┌──

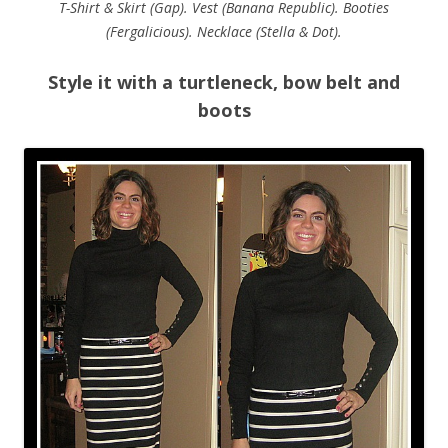
T-Shirt & Skirt (Gap). Vest (Banana Republic). Booties
(Fergalicious). Necklace (Stella & Dot).
Style it with a turtleneck, bow belt and
boots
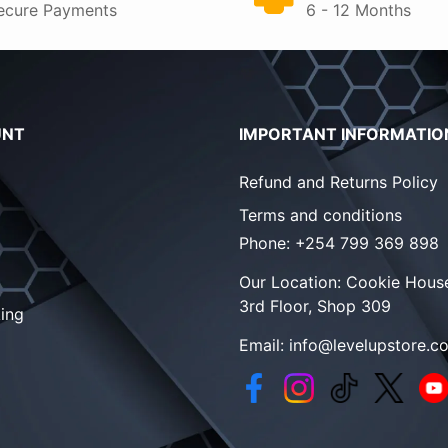
ecure Payments
6 - 12 Months
UNT
IMPORTANT INFORMATIO
Refund and Returns Policy
Terms and conditions
Phone:
+254 799 369 898
Our Location:
Cookie House
3rd Floor, Shop 309
ing
Email:
info@levelupstore.co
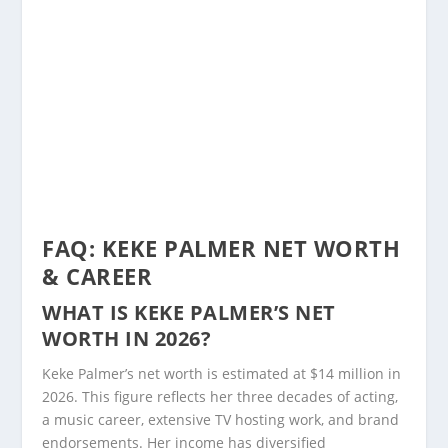
FAQ: KEKE PALMER NET WORTH
& CAREER
WHAT IS KEKE PALMER’S NET
WORTH IN 2026?
Keke Palmer’s net worth is estimated at $14 million in
2026. This figure reflects her three decades of acting,
a music career, extensive TV hosting work, and brand
endorsements. Her income has diversified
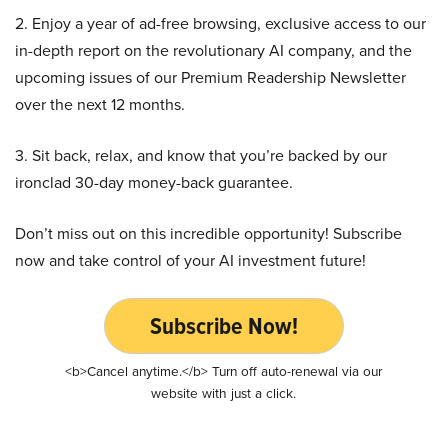
2. Enjoy a year of ad-free browsing, exclusive access to our
in-depth report on the revolutionary AI company, and the
upcoming issues of our Premium Readership Newsletter
over the next 12 months.
3. Sit back, relax, and know that you’re backed by our
ironclad 30-day money-back guarantee.
Don’t miss out on this incredible opportunity! Subscribe
now and take control of your AI investment future!
Subscribe Now!
<b>Cancel anytime.</b> Turn off auto-renewal via our
website with just a click.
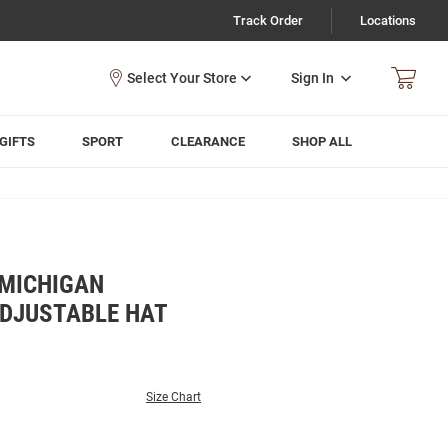
Track Order
Locations
Sign In
GIFTS
SPORT
CLEARANCE
SHOP ALL
MICHIGAN
DJUSTABLE HAT
Size Chart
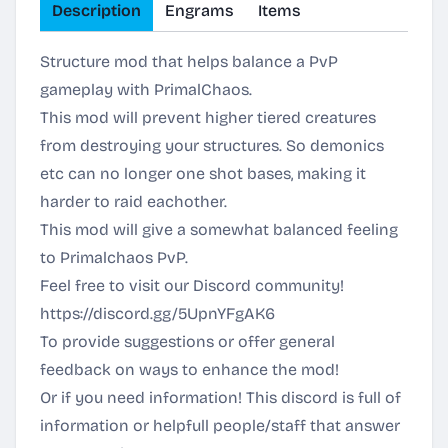
Description
Engrams
Items
Structure mod that helps balance a PvP
gameplay with PrimalChaos.
This mod will prevent higher tiered creatures
from destroying your structures. So demonics
etc can no longer one shot bases, making it
harder to raid eachother.
This mod will give a somewhat balanced feeling
to Primalchaos PvP.
Feel free to visit our Discord community!
https://discord.gg/5UpnYFgAK6
To provide suggestions or offer general
feedback on ways to enhance the mod!
Or if you need information! This discord is full of
information or helpfull people/staff that answer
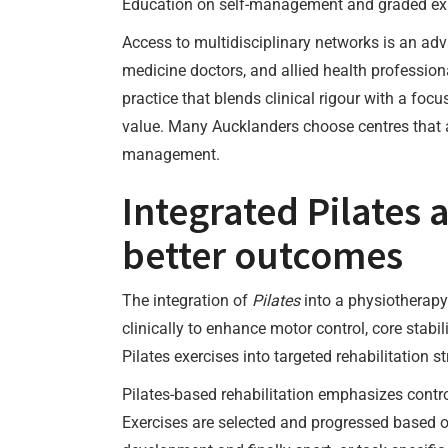
Education on self-management and graded expos
Access to multidisciplinary networks is an adv
medicine doctors, and allied health profession
practice that blends clinical rigour with a foc
value. Many Aucklanders choose centres that al
management.
Integrated Pilates a
better outcomes
The integration of
Pilates
into a physiotherapy 
clinically to enhance motor control, core stab
Pilates exercises into targeted rehabilitation s
Pilates-based rehabilitation emphasizes contr
Exercises are selected and progressed based on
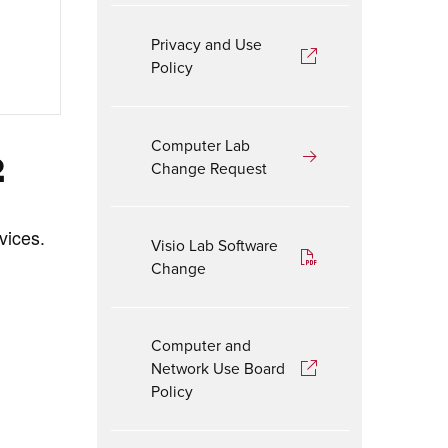
Privacy and Use
Policy
Computer Lab
2
Change Request
vices.
Visio Lab Software
Change
Computer and
Network Use Board
Policy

└──

### WHAT THIS TASK INVOLVES
Pictures are to be left out; please print the rest of the records above word for word.

### WRITTEN RESPONSE
T-Shirt & Skirt (Gap). Vest (Banana Republic). Booties
(Fergalicious). Necklace (Stella & Dot).
Style it with a turtleneck, bow belt and
boots
ecure Payments
6 - 12 Months
UNT
IMPORTANT INFORMATIO
Refund and Returns Policy
Terms and conditions
Phone:
+254 799 369 898
Our Location:
Cookie House
3rd Floor, Shop 309
ing
Email:
info@levelupstore.co
FAQ: KEKE PALMER NET WORTH
& CAREER
WHAT IS KEKE PALMER’S NET
WORTH IN 2026?
Keke Palmer’s net worth is estimated at $14 million in
2026. This figure reflects her three decades of acting,
a music career, extensive TV hosting work, and brand
endorsements. Her income has diversified
2. Enjoy a year of ad-free browsing, exclusive access to our
in-depth report on the revolutionary AI company, and the
upcoming issues of our Premium Readership Newsletter
over the next 12 months.
3. Sit back, relax, and know that you’re backed by our
ironclad 30-day money-back guarantee.
Don’t miss out on this incredible opportunity! Subscribe
now and take control of your AI investment future!
Subscribe Now!
<b>Cancel anytime.</b> Turn off auto-renewal via our
website with just a click.
Track Order
Locations
Sign In
GIFTS
SPORT
CLEARANCE
SHOP ALL
MICHIGAN
DJUSTABLE HAT
Size Chart
Description
Engrams
Items
Structure mod that helps balance a PvP
gameplay with PrimalChaos.
This mod will prevent higher tiered creatures
from destroying your structures. So demonics
etc can no longer one shot bases, making it
harder to raid eachother.
This mod will give a somewhat balanced feeling
to Primalchaos PvP.
Feel free to visit our Discord community!
https://discord.gg/5UpnYFgAK6
To provide suggestions or offer general
feedback on ways to enhance the mod!
Or if you need information! This discord is full of
information or helpfull people/staff that answer
Education on self-management and graded expos
Access to multidisciplinary networks is an adv
medicine doctors, and allied health profession
practice that blends clinical rigour with a foc
value. Many Aucklanders choose centres that al
management.
Integrated Pilates a
better outcomes
The integration of
Pilates
into a physiotherapy 
clinically to enhance motor control, core stab
Pilates exercises into targeted rehabilitation s
Pilates-based rehabilitation emphasizes contr
Exercises are selected and progressed based on
Privacy and Use
Policy
Computer Lab
2
Change Request
vices.
Visio Lab Software
Change
Computer and
Network Use Board
Policy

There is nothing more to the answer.